"Russia is never so strong as it wants to be, nor as weak as it is thought to be," Winston Churchill once observed. In the last decade, Russia has invaded two neighbors, seizing territory from both, re-established a Soviet air base in Syria and intervened in a conflict outside post-Soviet borders for the first time in 25 years. Under Vladimir Putin, has Russia been resurrected as a major power barely a quarter century after the collapse of the Soviet empire? What is a great power in the 21st century? In reviving Russia’s international political aspirations, Mr. Putin implicitly has in mind metrics of power, as do international relations theorists, and foreign policy makers trying to understand Russia’s contemporary role in international relations. But what are they, exactly? Is Russia’s resurrection real or merely imagined? How can we tell and why does it matter? How are Russia’s global ambitions related to its domestic conditions? This presentation, based on a book project in process, will discuss some of the domestic determinants – both resources and constraints -- of Russia’s increasingly assertive conduct abroad.
Kathryn Stoner is a Senior Fellow at FSI and CDDRL, and (as of Sep 1, 2010) Faculty Director of the Ford Dorsey Program in International Policy Studies at Stanford University.

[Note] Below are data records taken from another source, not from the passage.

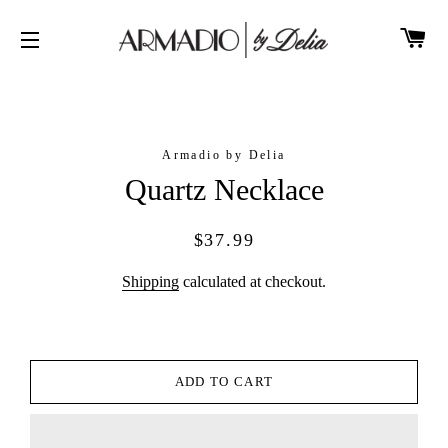
CA
SITE NAVIGATION
Armadio by Delia
Quartz Necklace
Regular
Sale
$37.99
price
price
Shipping
calculated at checkout.
ADD TO CART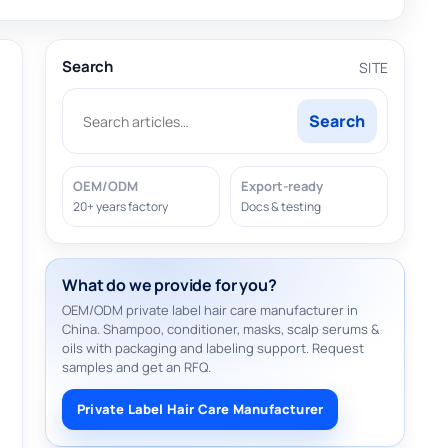
Search
SITE
Search
OEM/ODM
Export-ready
20+ years factory
Docs & testing
What do we provide for you?
OEM/ODM private label hair care manufacturer in
China. Shampoo, conditioner, masks, scalp serums &
oils with packaging and labeling support. Request
samples and get an RFQ.
Private Label Hair Care Manufacturer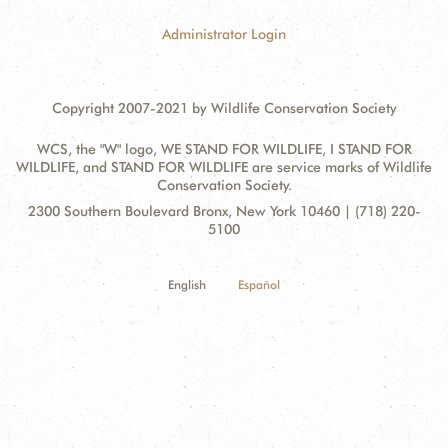
Administrator Login
Copyright 2007-2021 by Wildlife Conservation Society
WCS, the "W" logo, WE STAND FOR WILDLIFE, I STAND FOR
WILDLIFE, and STAND FOR WILDLIFE are service marks of Wildlife
Conservation Society.
Contact
Address:
2300 Southern Boulevard Bronx, New York 10460 | (718) 220-
Information
5100
English
Español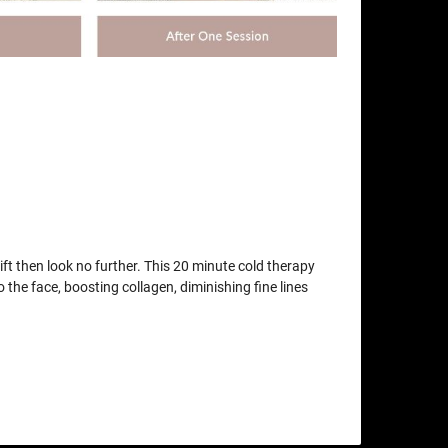
lift then look no further. This 20 minute cold therapy
o the face, boosting collagen, diminishing fine lines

Prior to coming to Stanford in 2004, she was on the faculty at Princeton University for nine years, jointly appointed to the Department of Politics and the Woodrow Wilson School for International and Public Affairs. At Princeton she received the Ralph O. Glendinning Preceptorship awarded to outstanding junior faculty. She also served as a Visiting Associate Professor of Political Science at Columbia University, and an Assistant Professor of Political Science at McGill University. She has held fellowships at Harvard University as well as the Woodrow Wilson Center in Washington, DC.
In addition to many articles and book chapters on contemporary Russia, she is the author of two single authored books:Resisting the State: Reform and Retrenchment in Post-Soviet Russia (Cambridge, 2006), and Local Heroes: The Political Economy of Russian Regional Governance (Princeton, 1997). She is also co-editor (along with Michael McFaul) of After the Collapse of Communism: Comparative Lessons of Transitions (Cambridge, 2004).
She received a BA and MA in Political Science from the University of Toronto, and a PhD in Government from Harvard University.